The Local newsletter is your free, daily guide to life in Colorado. For locals, by locals. Sign up today!
Fans and observers of Colorado baseball have spent the past several years obsessing about the Rockies’ two marquee players. Troy Tulowitzki and Carlos Gonzalez have long had the potential to be one of baseball’s best duos, only they haven’t been able to stay healthy enough for that to matter.
This, in turn, has had us debating whether and when to try and trade one or both of them, given the Rockies’ perpetual cellar-dwelling status and desperate need for more talent. But each player’s contract and physical question marks have been so big that, for the time being, hanging onto them has been the team’s best and only option.
Both men have remained pretty healthy this year, missing only 13 games so far between them. Tulowitzki has hit for average as always, albeit with a distinct lack of homerun power that might be due to his offseason hip surgery.
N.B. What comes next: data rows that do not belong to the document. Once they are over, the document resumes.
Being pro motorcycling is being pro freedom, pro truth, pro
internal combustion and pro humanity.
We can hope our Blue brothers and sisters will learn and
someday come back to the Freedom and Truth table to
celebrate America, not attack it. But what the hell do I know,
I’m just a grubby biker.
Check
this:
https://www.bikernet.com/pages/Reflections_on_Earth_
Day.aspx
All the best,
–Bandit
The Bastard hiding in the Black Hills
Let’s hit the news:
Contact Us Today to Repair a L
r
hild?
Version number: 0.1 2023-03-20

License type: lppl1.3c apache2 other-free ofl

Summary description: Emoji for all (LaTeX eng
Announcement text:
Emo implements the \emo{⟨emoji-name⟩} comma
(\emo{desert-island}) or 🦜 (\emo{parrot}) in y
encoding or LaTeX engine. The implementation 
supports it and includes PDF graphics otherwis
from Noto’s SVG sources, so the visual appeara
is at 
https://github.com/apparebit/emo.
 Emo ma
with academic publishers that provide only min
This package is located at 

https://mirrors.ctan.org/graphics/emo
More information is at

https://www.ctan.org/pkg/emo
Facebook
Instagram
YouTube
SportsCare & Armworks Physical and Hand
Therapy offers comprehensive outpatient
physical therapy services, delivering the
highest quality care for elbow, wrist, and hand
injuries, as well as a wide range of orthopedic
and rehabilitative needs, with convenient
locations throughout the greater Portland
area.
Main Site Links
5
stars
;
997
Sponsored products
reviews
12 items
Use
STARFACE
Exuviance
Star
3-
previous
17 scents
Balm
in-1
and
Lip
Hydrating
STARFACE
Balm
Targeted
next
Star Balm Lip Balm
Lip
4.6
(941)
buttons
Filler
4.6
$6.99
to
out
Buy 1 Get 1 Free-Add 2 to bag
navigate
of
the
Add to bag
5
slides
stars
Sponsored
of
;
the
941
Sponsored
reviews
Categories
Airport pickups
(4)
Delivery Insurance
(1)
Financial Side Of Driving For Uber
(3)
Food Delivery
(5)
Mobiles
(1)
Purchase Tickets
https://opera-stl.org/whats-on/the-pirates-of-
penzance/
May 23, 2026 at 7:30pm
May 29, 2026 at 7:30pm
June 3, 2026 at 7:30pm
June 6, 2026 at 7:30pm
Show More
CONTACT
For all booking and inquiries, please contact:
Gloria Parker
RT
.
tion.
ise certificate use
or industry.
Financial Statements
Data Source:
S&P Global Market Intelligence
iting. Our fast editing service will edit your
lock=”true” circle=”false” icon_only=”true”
Gonzalez started the year in a prolonged and curious slump—in that it didn’t seem injury related—but he seems to have returned to his old form in the past month.
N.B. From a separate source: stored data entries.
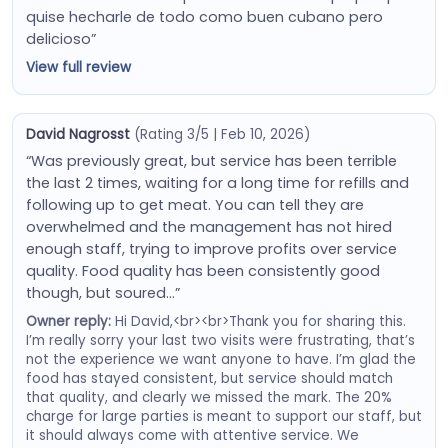
quise hecharle de todo como buen cubano pero
delicioso”
View full review
David Nagrosst
(Rating 3/5 | Feb 10, 2026)
“Was previously great, but service has been terrible
the last 2 times, waiting for a long time for refills and
following up to get meat. You can tell they are
overwhelmed and the management has not hired
enough staff, trying to improve profits over service
quality. Food quality has been consistently good
though, but soured…”
Owner reply:
Hi David,<br><br>Thank you for sharing this.
I’m really sorry your last two visits were frustrating, that’s
not the experience we want anyone to have. I’m glad the
food has stayed consistent, but service should match
that quality, and clearly we missed the mark. The 20%
charge for large parties is meant to support our staff, but
it should always come with attentive service. We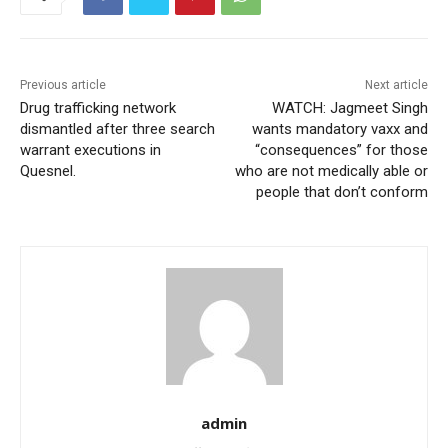
Previous article
Next article
Drug trafficking network
WATCH: Jagmeet Singh
dismantled after three search
wants mandatory vaxx and
warrant executions in
“consequences” for those
Quesnel.
who are not medically able or
people that don’t conform
admin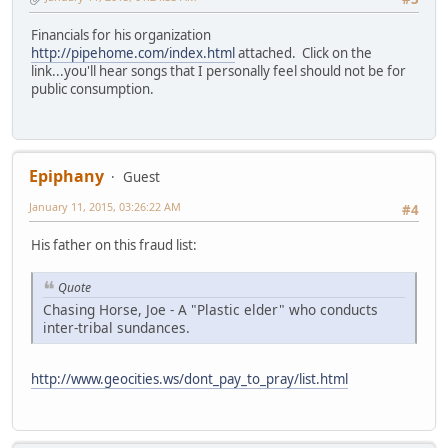
Financials for his organization
http://pipehome.com/index.html
attached. Click on the
link...you'll hear songs that I personally feel should not be for
public consumption.
Epiphany
Guest
January 11, 2015, 03:26:22 AM
#4
His father on this fraud list:
Quote
Chasing Horse, Joe - A "Plastic elder" who conducts
inter-tribal sundances.
http://www.geocities.ws/dont_pay_to_pray/list.html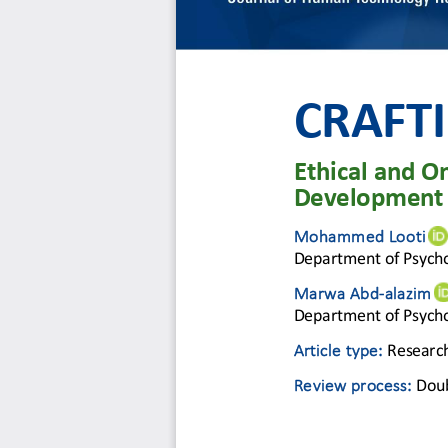
CRAFTI
Ethical and On
Development
Mohammed Looti
Department of Psycho
Marwa Abd
-
alazim 
Department of Psycho
Article type: 
Research
Review process
: 
Dou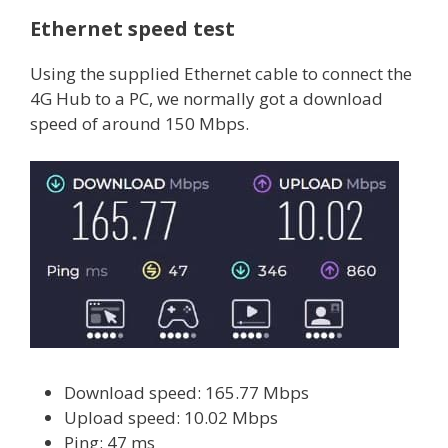
Ethernet speed test
Using the supplied Ethernet cable to connect the
4G Hub to a PC, we normally got a download
speed of around 150 Mbps.
Download speed: 165.77 Mbps
Upload speed: 10.02 Mbps
Ping: 47 ms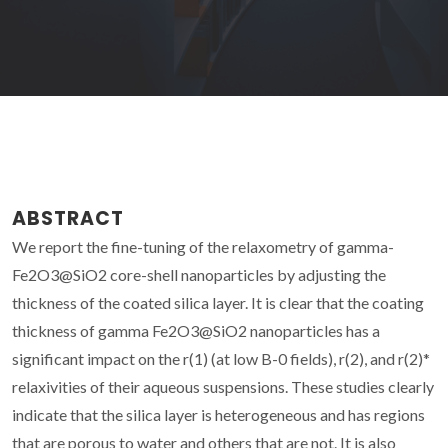
ABSTRACT
We report the fine-tuning of the relaxometry of gamma-
Fe2O3@SiO2 core-shell nanoparticles by adjusting the
thickness of the coated silica layer. It is clear that the coating
thickness of gamma Fe2O3@SiO2 nanoparticles has a
significant impact on the r(1) (at low B-0 fields), r(2), and r(2)*
relaxivities of their aqueous suspensions. These studies clearly
indicate that the silica layer is heterogeneous and has regions
that are porous to water and others that are not. It is also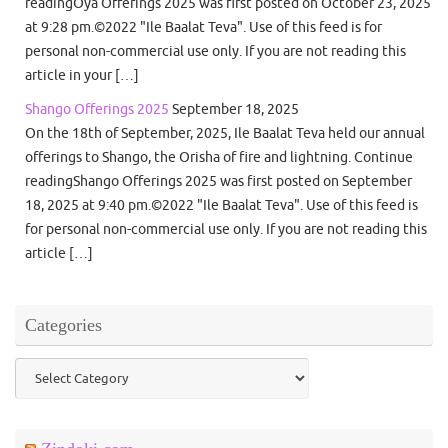
readingOya Offerings 2025 was first posted on October 23, 2025
at 9:28 pm.©2022 "Ile Baalat Teva". Use of this feed is for
personal non-commercial use only. If you are not reading this
article in your […]
Shango Offerings 2025
September 18, 2025
On the 18th of September, 2025, Ile Baalat Teva held our annual
offerings to Shango, the Orisha of fire and lightning. Continue
readingShango Offerings 2025 was first posted on September
18, 2025 at 9:40 pm.©2022 "Ile Baalat Teva". Use of this feed is
for personal non-commercial use only. If you are not reading this
article […]
Categories
Categories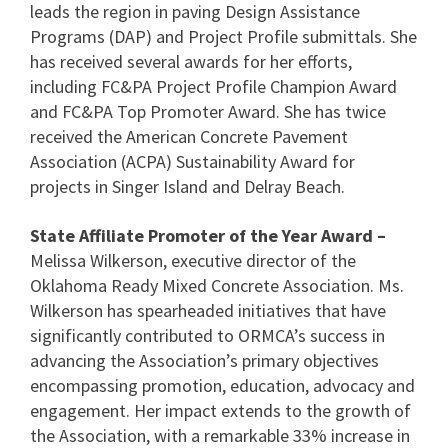
leads the region in paving Design Assistance
Programs (DAP) and Project Profile submittals. She
has received several awards for her efforts,
including FC&PA Project Profile Champion Award
and FC&PA Top Promoter Award. She has twice
received the American Concrete Pavement
Association (ACPA) Sustainability Award for
projects in Singer Island and Delray Beach.
State Affiliate Promoter of the Year Award –
Melissa Wilkerson, executive director of the
Oklahoma Ready Mixed Concrete Association. Ms.
Wilkerson has spearheaded initiatives that have
significantly contributed to ORMCA’s success in
advancing the Association’s primary objectives
encompassing promotion, education, advocacy and
engagement. Her impact extends to the growth of
the Association, with a remarkable 33% increase in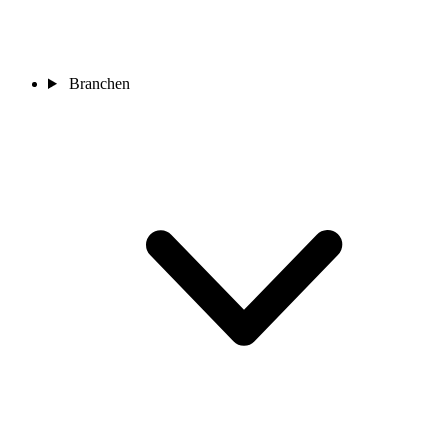
Branchen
But while our attention was fixated on Tulo and CarGo, something unexpected happened: Nolan Arenado blew past both of them.
We’ve known since he got here that the kid could play a wicked third base, one of baseball’s most severely undermanned positions in recent years. The 24-year-old Arenado has continued his stellar glovework in 2015, and now he’s added a lethal bat to his all-around game. After a ridiculously hot June—National League player of the month honors will probably come down to him or Washington’s Bryce Harper—Arenado is on pace to finish the season with 51 HR and 145 RBI. And here’s the kicker that will deflate any Coors Field criticisms: He’s been hitting better on the road than at home, in every category, all year.
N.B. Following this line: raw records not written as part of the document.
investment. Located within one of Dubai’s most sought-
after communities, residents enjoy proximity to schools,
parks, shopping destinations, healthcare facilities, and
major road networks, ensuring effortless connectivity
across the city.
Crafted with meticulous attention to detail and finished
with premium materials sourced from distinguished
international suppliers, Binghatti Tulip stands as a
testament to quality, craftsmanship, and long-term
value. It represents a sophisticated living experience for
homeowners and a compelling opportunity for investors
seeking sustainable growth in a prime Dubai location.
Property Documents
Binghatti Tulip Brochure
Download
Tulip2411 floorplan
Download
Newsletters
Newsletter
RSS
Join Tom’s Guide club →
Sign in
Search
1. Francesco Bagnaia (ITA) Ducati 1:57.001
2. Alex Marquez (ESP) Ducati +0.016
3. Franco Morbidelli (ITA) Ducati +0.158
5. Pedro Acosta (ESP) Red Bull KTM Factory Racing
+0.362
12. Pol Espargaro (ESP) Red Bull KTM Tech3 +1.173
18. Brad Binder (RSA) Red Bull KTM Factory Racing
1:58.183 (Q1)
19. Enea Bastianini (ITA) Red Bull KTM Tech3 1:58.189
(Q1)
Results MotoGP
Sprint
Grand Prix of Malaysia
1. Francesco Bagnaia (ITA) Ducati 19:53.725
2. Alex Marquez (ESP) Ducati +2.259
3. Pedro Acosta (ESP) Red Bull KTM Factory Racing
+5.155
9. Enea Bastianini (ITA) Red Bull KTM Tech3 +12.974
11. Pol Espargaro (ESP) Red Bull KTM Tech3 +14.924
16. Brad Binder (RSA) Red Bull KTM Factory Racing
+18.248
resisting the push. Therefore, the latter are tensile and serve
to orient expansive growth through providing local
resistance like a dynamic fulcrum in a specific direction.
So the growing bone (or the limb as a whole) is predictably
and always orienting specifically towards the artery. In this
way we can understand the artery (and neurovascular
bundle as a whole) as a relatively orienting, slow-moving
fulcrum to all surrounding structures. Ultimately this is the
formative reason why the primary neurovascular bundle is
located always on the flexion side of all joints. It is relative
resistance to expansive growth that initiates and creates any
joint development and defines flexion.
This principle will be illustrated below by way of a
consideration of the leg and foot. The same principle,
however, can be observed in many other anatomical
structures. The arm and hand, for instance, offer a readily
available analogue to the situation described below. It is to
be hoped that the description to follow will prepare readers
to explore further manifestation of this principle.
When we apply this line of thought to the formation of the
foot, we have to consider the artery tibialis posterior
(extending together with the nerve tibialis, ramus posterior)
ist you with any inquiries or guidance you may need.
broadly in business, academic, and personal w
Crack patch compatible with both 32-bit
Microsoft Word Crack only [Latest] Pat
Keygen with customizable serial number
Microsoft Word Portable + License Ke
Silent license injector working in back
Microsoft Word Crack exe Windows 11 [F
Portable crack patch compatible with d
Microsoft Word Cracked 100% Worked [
Even though Arenado will be preparing for his first All Star game in a few weeks, the Rockies have continued to flounder. The contracts of Tulo and CarGo may still be too unwieldy to get much of a return in any potential deal, but there’s little doubt that the team needs to be a seller in the run up to the July 31 trading deadline. And there’s even less doubt about who the franchise cornerstone should be going forward.